Support for 16/20/24-bit SPDIF input and output with up to 192kHz sample rate offers easy connection of PCs to consumer electronic products such as digital decoders and speakers. The ALC892 also features secondary SPDIF-OUT output and converter to transport digital audio output to a High Definition Media Interface (HDMI) transmitter.

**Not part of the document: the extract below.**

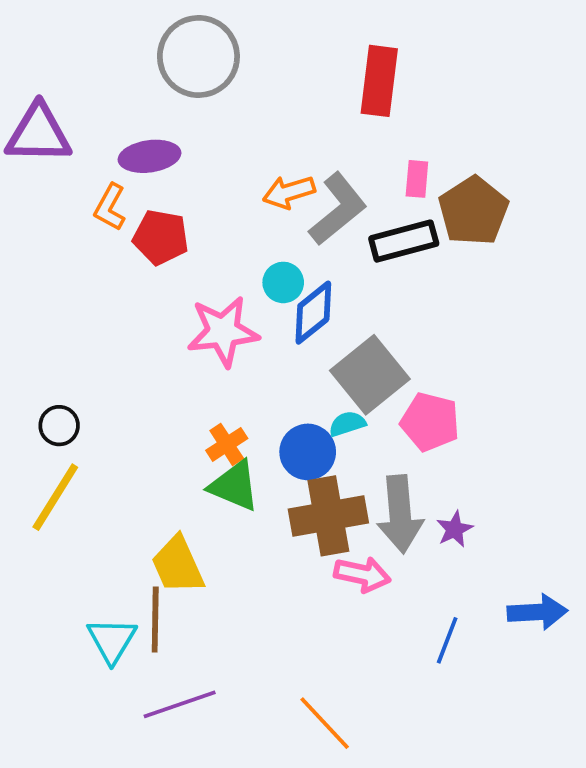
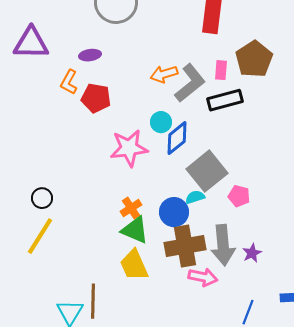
purple ellipse: (150, 156) -> (90, 55), size x0.7
pink rectangle: (417, 179) -> (221, 70), moved
brown pentagon: (473, 211) -> (254, 59), moved
pink pentagon: (430, 422) -> (239, 196), size x0.7
yellow trapezoid: (178, 565) -> (134, 265), moved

The ALC892 supports host audio from the Intel chipsets, and also from any other HDA compatible audio controller. With various software utilities like environment sound emulation, multiple-band and independent software equalizer, dynamic range compressor and expander, optional Dolby PCEE program, SRS TruSurround HD, SRS Premium Sound, Fortemedia SAM, Creative Host Audio, Synopsys Sonic Focus, DTS Surround Sensation | UltraPC, and DTS Connect licenses, the ALC892 offers the highest sound quality, providing an excellent entertainment package and game experience for PC users.



Features

Hardware Features
DACs with 95dB SNR (A-weighting), ADCs with 90dB SNR (A-weighting)
Ten DAC channels support 16/20/24-bit PCM format for 7.1 channel sound playback, plus 2 channels of concurrent independent stereo sound output (multiple streaming) through the front panel output
Two stereo ADCs support 16/20/24-bit PCM format, multiple stereo recording
All DACs supports 44.1k/48k/96k/192kHz sample rate
All ADCs supports 44.1k/48k/96k/192kHz sample rate
Primary 16/20/24-bit SPDIF-OUT supports 32k/44.1k/48k/88.2k/96k/192kHz sample rate
Secondary 16/20/24-bit SPDIF-OUT supports 32k/44.1k/48k/88.2k/96k/192kHz sample rate
16/20/24-bit SPDIF-IN supports 44.1k/48k/96k/192kHz sample rate
All analog jacks (port-A to port-G) are stereo input and output re-tasking
Port-D/E/F built-in headphone amplifiers
Port-B/C/E/F with software selectable boost gain (+10/+20/+30dB) for analog microphone input
High-quality analog differential CD input
Supports external PCBEEP input and built-in digital BEEP generator
Software selectable 2.5V/3.2V/4.0V VREFOUT
Up to four channels of microphone array input are supported for AEC/BF applications
Three jack detection pins; each designed to detect up to 4 jacks
Supports legacy analog mixer architecture
Up to two GPIOs (General Purpose Input and Output) for customized applications. GPIO0 and GPIO1 share pin with DMIC-CLK and DMIC-DATA
Supports mono and stereo digital microphone interface (pins shared with GPIO0 and GPIO1)
Supports anti-pop mode when analog power LDO-IN is on and digital power is off
Content Protection for Full Rate lossless DVD Audio, Blu-ray DVD, and HD-DVD audio content playback (with selected versions of WinDVD/PowerDVD/TMT)
1dB per step output volume and input volume control
Supports 3.3V digital core power, 1.5V or 3.3V digital I/O power for HD Audio link, and 5.0V analog power
Intel low power ECR compliant and power status control for each analog/digital converter and pin widget
48-pin LQFP ‘Green’ package

Software Features
Meets Microsoft WLP 3.x and future WLP audio requirements
WaveRT-based audio function driver for Windows Vista and Windows 7
Direct Sound 3D™ compatible
I3DL2 compatible
7.1+2 channel multi-streaming enables concurrent gaming/VoIP
Emulation of 26 sound environments to enhance gaming experience
 Multiband software equalizer and tools provided
Voice Cancellation and Key Shifting effect
Dynamic range control (expander, compressor, and limiter) with adjustable parameters
Intuitive Configuration Panel (Realtek Audio Manager) to enhance user experience
Microphone Acoustic Echo Cancellation (AEC), Noise Suppression (NS), and Beam Forming (BF) technology for voice applications
Smart multiple streaming operation
HDMI audio driver for AMD platform
Optional Dolby PCEE program, SRS TruSurround HD, SRS Premium Sound, Fortemedia SAM, Creative Host Audio, Synopsys Sonic Focus, DTS Surround Sensation | UltraPC, and DTS Connect licenses

Applications

Desktop multimedia PCs
Notebook PCs

Download Page Links


----------



## 8086 (Aug 4, 2009)

Your sound card is probably not suitable for calibration purposes. 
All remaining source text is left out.